El otro elemento interesante es el grado de complicidad de la cámara, el modo en que un equipo se involucra con sus personajes. Bibi, una de las protagonistas, habla por teléfono y dice “estoy acá con los chicos del documental, acá en casa“. Este contacto posibilita un acercamiento que nunca suena invasivo. El respeto en la mirada de Colás se manifiesta en discernir los momentos en que debe aproximarse y en cuáles alejarse. Los primeros le permiten obtener testimonios jugosos, captar la espontaneidad de las mujeres cuando se preparan para salir y recortar cada historia particular. Entre ellas está la de Emilio, el hombre que sostiene el negocio dentro del Penal. El tipo derrocha simpatía, ocurrencia y parece llevarse bien con las mujeres que visitan el lugar, aunque les cobre prácticamente hasta el aire que respiran. Sin embargo, debajo de ese manto de simpatía se esconde una siniestra maquinaria sostenida en el valor de intercambio y de la extorsión material. Una muestra más de la inteligencia de Colás para tratar esa delgada línea entre lo que vemos y lo que debemos ver realmente. Cuando la cámara se aleja, los planos de conjunto refuerzan la solidaridad de las protagonistas. Ellas también están presas en ese mundo que describen como “la ley de la selva” y saben bien que todas las autoridades gubernamentales hacen la vista gorda ante la precariedad de un sistema viciado por la corrupción donde solo el dinero marca la diferencia. Frente a ello, la unión es la única salida. Allí está Bibi para sostener a las más jóvenes a partir de su larga experiencia. Ella también tiene una historia y a partir de ella entendemos que, más allá de la persistencia y la esperanza, existe un vínculo un tanto enfermizo con ese lugar al que acude todos los días. Una vez más, asoma un discurso implícito. Una vez más se destacan esas zonas ambiguas que tan bien construye el documental con su registro observacional.
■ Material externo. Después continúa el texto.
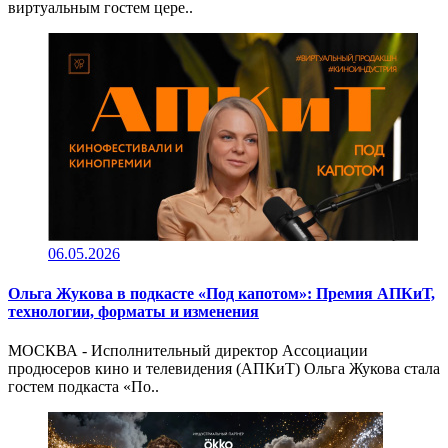
виртуальным гостем цере..
06.05.2026
Ольга Жукова в подкасте «Под капотом»: Премия АПКиТ,
технологии, форматы и изменения
МОСКВА - Исполнительный директор Ассоциации
продюсеров кино и телевидения (АПКиТ) Ольга Жукова стала
гостем подкаста «По..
Un tercer elemento es notable: la capacidad para aislar ese microcosmos retratado a tal punto que se difuminen las fronteras con el afuera. Desde el comienzo una secuencia de imágenes difusas borronea el marco referencial geográfico hasta que advertimos la llegada de un micro de larga distancia al lugar. Es de noche y recién al amanecer iniciaremos el viaje con ellas hacia los bordes del Penal, hacia la casa de Bibi o al almacén de Emilio, todos espacios encapsulados porque no tienen autonomía en tanto y en cuanto son funcionales a esas visitas que marcan todos los movimientos en esa parte de Sierra Chica. Sin alteraciones dramáticas contaminantes, el seguimiento trabaja sobre una duración suficiente para mirar y leer más allá de las imágenes.
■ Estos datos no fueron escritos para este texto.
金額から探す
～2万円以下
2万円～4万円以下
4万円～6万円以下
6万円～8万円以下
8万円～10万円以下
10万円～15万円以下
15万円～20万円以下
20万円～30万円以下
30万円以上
Pero para lograr lo anterior hay que saber, y Colás sabe cómo involucrarse y llevar a cabo una experiencia de rodaje a través de la cual ganarse la confianza y el respeto mutuo con sus personajes. Esto obedece a una ética que nunca reemplaza el factor humano por la mera curiosidad o la experimentación. No se trata del intelectual que “baja” a ese otro mundo para ver qué pasa, sino de un realizador comprometido (expresión anacrónica para muchos del mundillo cinematográfico progre) que comparte, reconoce y hace visible un saber, producto de la exclusión, pero que jamás esconde su riqueza.